DITO stated that it would raise the bar for quality of service when it was released to the public until March 2021. Subscribers first expected an ad launch as soon as this year.
In addition to a new telecommunications player, defense organization Better Broadband Alliance has suggested that lawmakers pass radical reforms in the data and communications sector, the Open Access Data Transfer Bill.
This will remove barriers, such as a legislative franchise, and allow small players to build and run broadband networks, driving the progression of Internet infrastructure and reducing prices in the Philippines.
The importance of collaboration between the public and personal sectors underlined through the law of the Republic.

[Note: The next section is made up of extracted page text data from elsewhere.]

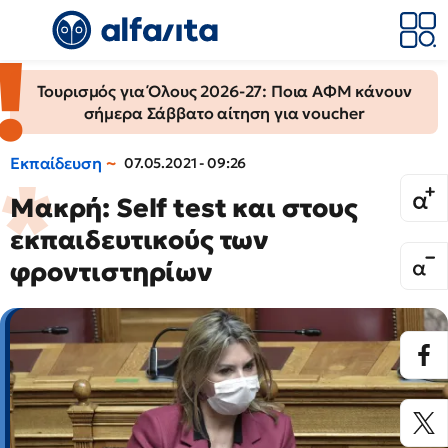
Τουρισμός για Όλους 2026-27: Ποια ΑΦΜ κάνουν
σήμερα Σάββατο αίτηση για voucher
Εκπαίδευση
07.05.2021 - 09:26
Μακρή: Self test και στους
εκπαιδευτικούς των
φροντιστηρίων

No. 7925, or the Philippine Public Telecommunications Policy Act, which deregulated the industry when it went through the administration of Ramos in the mid-1990s.
He knew the personal sector as the “engine and effective expansion of the telecommunications industry”.
But he also cited the role of the government in selling a “fair, effective and responsive market to stimulate the expansion and progression of telecommunications amenities and services,” that is, in remote and under-neglected areas.
As the threats of acquisition loom, former DICT Secretary Eliseo Rio Jr. said he doubted the government could offer a better quality of service than existing telecom operators.
“In its franchise, there is a provision that can resume the operation of the telecommunications company in the event of a national emergency, in the public interest and security,” Rio al Inquirer said.
“There is a condition that they maintain their facilities until the end of December. I think telecom operators will take this seriously,” he said.